### Aim of the task
Look through the entries below and extract exactly the lines from the one containing "Legislative Budget Office" through the one containing "Joint Offices Directory", ends included.

### Task inputs

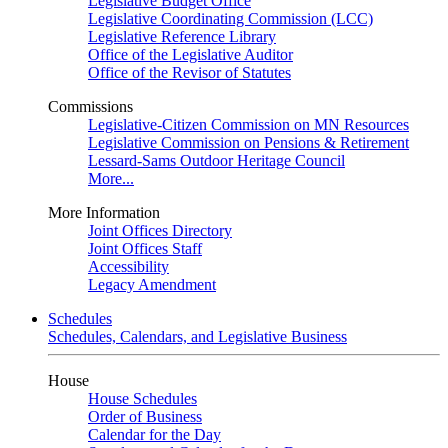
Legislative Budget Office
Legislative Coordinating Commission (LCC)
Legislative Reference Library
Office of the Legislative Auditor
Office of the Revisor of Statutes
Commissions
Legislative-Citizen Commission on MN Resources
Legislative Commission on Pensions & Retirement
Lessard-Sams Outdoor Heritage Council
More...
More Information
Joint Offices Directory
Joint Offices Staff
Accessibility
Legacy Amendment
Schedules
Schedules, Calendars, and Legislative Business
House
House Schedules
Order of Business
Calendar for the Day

==

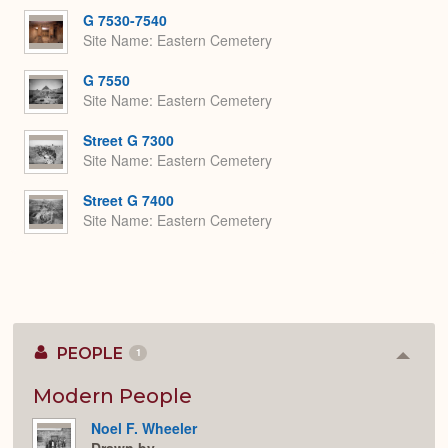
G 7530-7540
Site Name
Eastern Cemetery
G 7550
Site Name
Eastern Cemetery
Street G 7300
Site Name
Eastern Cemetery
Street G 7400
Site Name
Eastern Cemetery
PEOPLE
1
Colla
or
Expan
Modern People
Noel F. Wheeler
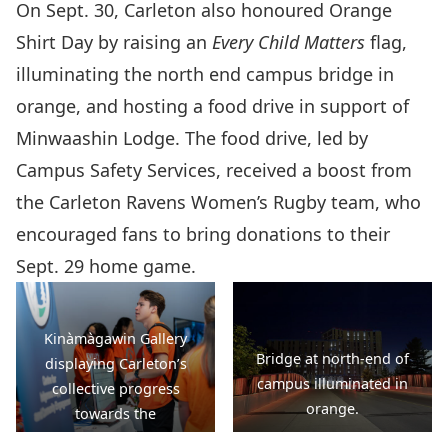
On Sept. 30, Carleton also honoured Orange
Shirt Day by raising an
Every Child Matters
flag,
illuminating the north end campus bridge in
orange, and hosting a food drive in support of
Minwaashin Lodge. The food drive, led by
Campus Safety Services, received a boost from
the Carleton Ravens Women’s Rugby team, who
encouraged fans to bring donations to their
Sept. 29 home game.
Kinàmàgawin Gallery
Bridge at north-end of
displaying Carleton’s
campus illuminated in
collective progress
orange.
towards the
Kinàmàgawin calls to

### Answer
Legislative Budget Office
Legislative Coordinating Commission (LCC)
Legislative Reference Library
Office of the Legislative Auditor
Office of the Revisor of Statutes
Commissions
Legislative-Citizen Commission on MN Resources
Legislative Commission on Pensions & Retirement
Lessard-Sams Outdoor Heritage Council
More...
More Information
Joint Offices Directory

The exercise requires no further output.